This might be compared to asking, in F=mA, "if F includes the sum of
electrical, gravitational, etc forces and only their (vector)
sum matters
for calculating A, why the partitioning?" Of course it is
because this
partitioning is our way of enabling the calculation of that
sum, but the
resulting A wouldn't care if you used a different
partitioning (taxonomy
of F) so long as you applied the same vector sum.

Bob

I wonder???? I realize that in your above analogy, it is only an
analogy;
but I have a gut feeling that it is different. The partitioning in the
NII
example above, is in essence a coordinate system choice. And the
physics
doesn't care what coordinates you choose to describe the process with.

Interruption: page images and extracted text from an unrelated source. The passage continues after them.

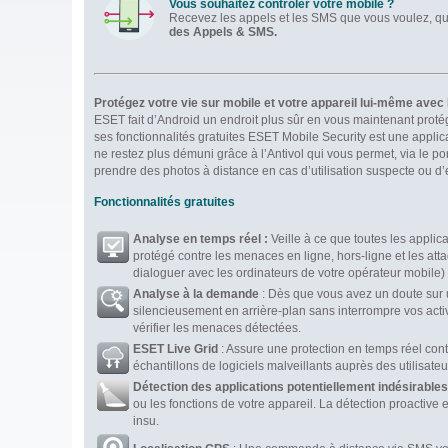
Vous souhaitez contrôler votre mobile ?
Recevez les appels et les SMS que vous voulez, qu
des Appels & SMS.
Protégez votre vie sur mobile et votre appareil lui-même avec
ESET fait d’Android un endroit plus sûr en vous maintenant prot
ses fonctionnalités gratuites ESET Mobile Security est une applic
ne restez plus démuni grâce à l’Antivol qui vous permet, via le por
prendre des photos à distance en cas d’utilisation suspecte ou d
Fonctionnalités gratuites
Analyse en temps réel :
Veille à ce que toutes les applic
protégé contre les menaces en ligne, hors-ligne et les a
dialoguer avec les ordinateurs de votre opérateur mobile)
Analyse à la demande
: Dès que vous avez un doute sur un
silencieusement en arrière-plan sans interrompre vos activ
vérifier les menaces détectées.
ESET Live Grid
: Assure une protection en temps réel con
échantillons de logiciels malveillants auprès des utilisat
Détection des applications potentiellement indésirable
ou les fonctions de votre appareil. La détection proacti
insu.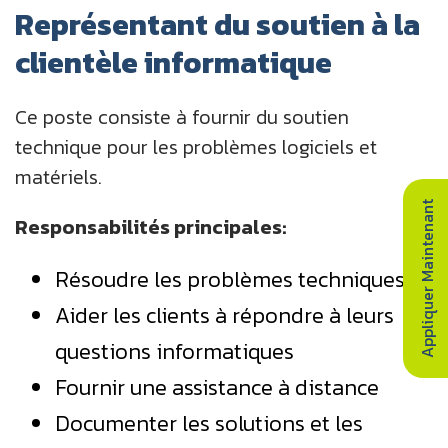
Représentant du soutien à la
clientèle informatique
Ce poste consiste à fournir du soutien
technique pour les problèmes logiciels et
matériels.
Appliquer Maintenant
Responsabilités principales:
Résoudre les problèmes techniques
Aider les clients à répondre à leurs
questions informatiques
Fournir une assistance à distance
Documenter les solutions et les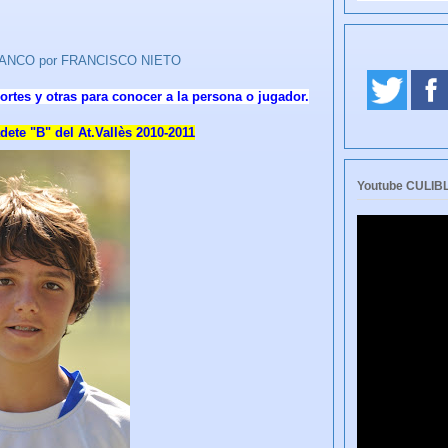
LIBLANCO por FRANCISCO NIETO
ortes y otras para conocer a la persona o jugador.
te "B" del At.Vallès 2010-2011
Youtube CULI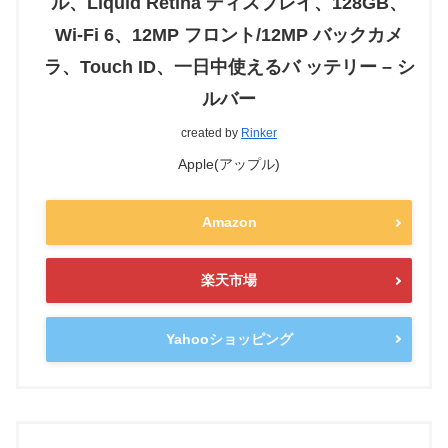
ル、Liquid Retina ディスプレイ、128GB、
Wi-Fi 6、12MP フロント/12MP バックカメ
ラ、Touch ID、一日中使えるバ ッテリー – シ
ルバー
created by
Rinker
Apple(アップル)
Amazon
楽天市場
Yahooショッピング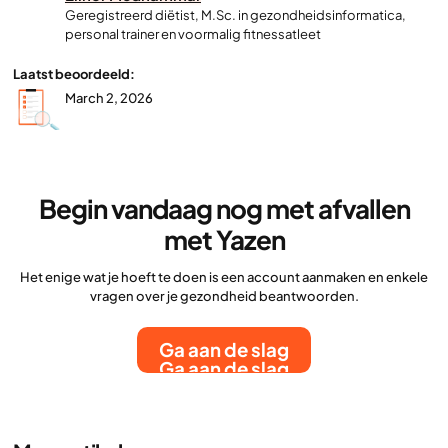
Geregistreerd diëtist, M.Sc. in gezondheidsinformatica,
personal trainer en voormalig fitnessatleet
Laatst beoordeeld:
March 2, 2026
Begin vandaag nog met afvallen
met Yazen
Het enige wat je hoeft te doen is een account aanmaken en enkele
vragen over je gezondheid beantwoorden.
Ga aan de slag
Ga aan de slag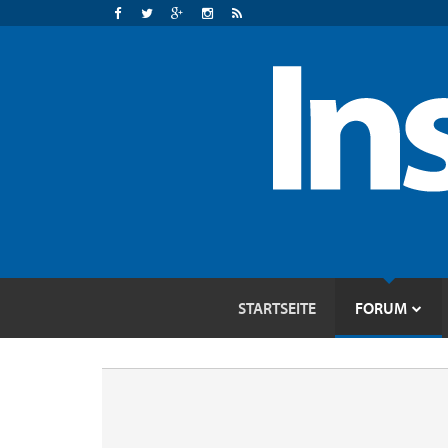
STARTSEITE
FORUM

I am not speaking of the partitioning of the vector F into its
coordinate-resolved components, I am speaking of conceptually dividing the
causes of aceleration into electrical, gravitational, (perhaps frictional,
Normal, contact)etc.

In thermodynamics . . . my gut tells me the physics probably does care
whether something is dQ or dW (of course that gut feeling may simply be
the
brownie I just ate). . . Namely we also have the 2nd law (of
thermodynamics)
to worry about . . . but to what degree?

Certainly in calculating dS=dQ/T the specification of dQ is crucial, but
since S is a state function, even in this calculation, how you get from
state 1 to state 2 doesn't matter (the process here must of course be
reversible).

IE., once the states are specified, so is dS, and it can be calculated in
accordance with its definition: dS= dQ/T calculated for any reversible
process joining the states

. . .
Joel

To sum my position: In applying dE=dW+dQ, as far as the system under
consideration is concerned, it is important that:
1) the correct total dE is used and applied so that
2) the correct final state of the system is achieved.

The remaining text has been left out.